Source: kaaltv.com
Author: staff

Fighting cancer is not easy. Chemotherapy, radiation and surgery can be very hard on your body. Take head and neck cancers, for example. These tumors are often hard to reach. Doctors have to cut through bones such as your jaw to reach them.

Now, doctors at Mayo Clinic are using robots to access these cancers leaving face bones intact. Roger Combs may be having a tough time beating his wife Gloria at a game of gin rummy. But he’s winning a much tougher battle; a fight against cancer that formed at the base of his tongue.

“I really didn’t feel badly. I had some difficulty swallowing,” he says.

Roger’s doctors told him the cancer had to be removed.

“But the tongue and tonsillar area is a very hard area to get to,” says Dr. Eric Moore.

Dr.
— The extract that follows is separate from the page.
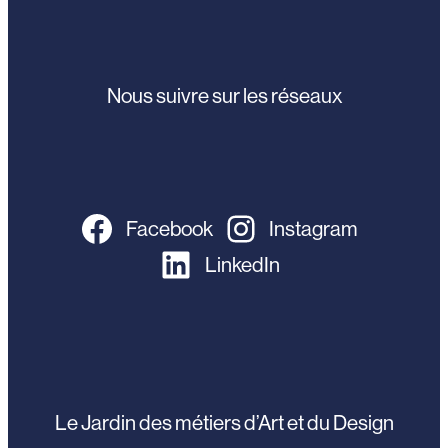
Nous suivre sur les réseaux
Facebook
Instagram
LinkedIn
Le Jardin des métiers d’Art et du Design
Moore says traditional surgery often involves splitting the jawbone open to access the tumor.

“And obviously that’s disfiguring, interferes with speech and swallowing and it takes a lot of time to recover, ” he says.

So instead, Dr. Moore used a robot to remove Roger’s cancer.

The operation involves lowering the robotic equipment through Roger’s mouth to the site of the tumor.

While seated at a control panel Dr. Moore then guides the robot as it removes the cancer without damaging surrounding structures.

After Roger healed from the operation, he went through radiation and chemotherapy – both of which were not easy.

“We’ve had some ups and downs as you might expect,” says Roger.

But having had a minimally invasive surgery first made the process much more tolerable.

Now, about eight months after surgery, Roger continues to win his fight against cancer. Roger says the only major issue after his operation is that it’s taken him a while to be able to eat everything he likes. He says he’s looking forward to gaining back the weight he lost.